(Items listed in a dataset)

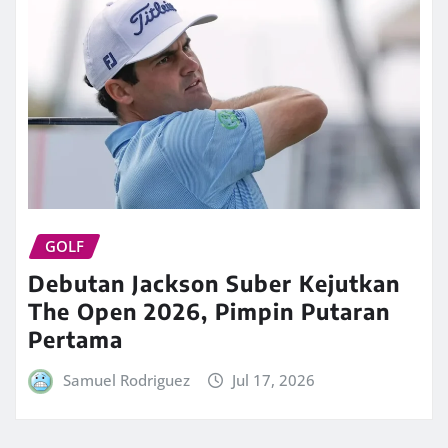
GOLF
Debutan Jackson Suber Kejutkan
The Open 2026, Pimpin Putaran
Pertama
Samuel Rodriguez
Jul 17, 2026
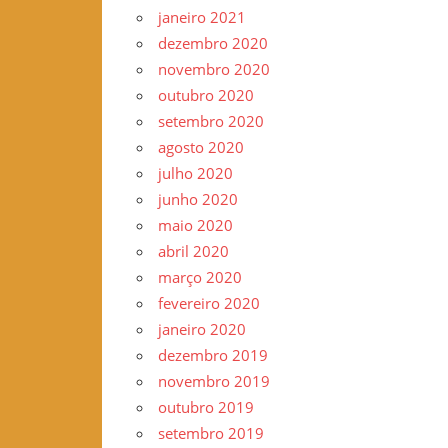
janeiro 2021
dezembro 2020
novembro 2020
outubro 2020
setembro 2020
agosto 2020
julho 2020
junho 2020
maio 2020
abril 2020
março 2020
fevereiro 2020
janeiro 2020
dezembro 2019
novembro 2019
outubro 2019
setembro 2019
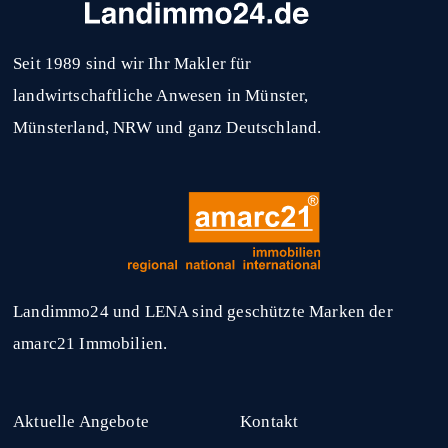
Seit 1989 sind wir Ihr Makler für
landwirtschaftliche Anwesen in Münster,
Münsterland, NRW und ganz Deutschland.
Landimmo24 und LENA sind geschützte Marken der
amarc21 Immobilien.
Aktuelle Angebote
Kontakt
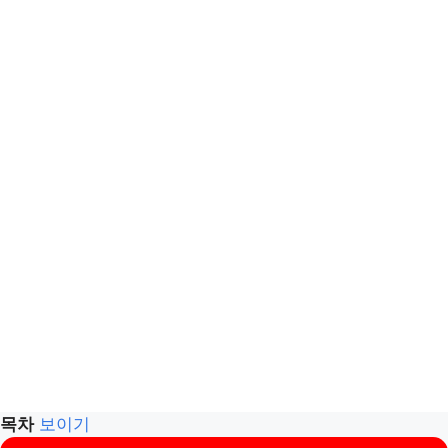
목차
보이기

### Your assignment
Copy all the lines of data exactly as they appear, dropping any images.

### Response to the exercise
GOLF
Debutan Jackson Suber Kejutkan
The Open 2026, Pimpin Putaran
Pertama
Samuel Rodriguez
Jul 17, 2026
janeiro 2021
dezembro 2020
novembro 2020
outubro 2020
setembro 2020
agosto 2020
julho 2020
junho 2020
maio 2020
abril 2020
março 2020
fevereiro 2020
janeiro 2020
dezembro 2019
novembro 2019
outubro 2019
setembro 2019
Seit 1989 sind wir Ihr Makler für
landwirtschaftliche Anwesen in Münster,
Münsterland, NRW und ganz Deutschland.
Landimmo24 und LENA sind geschützte Marken der
amarc21 Immobilien.
Aktuelle Angebote
Kontakt
목차
보이기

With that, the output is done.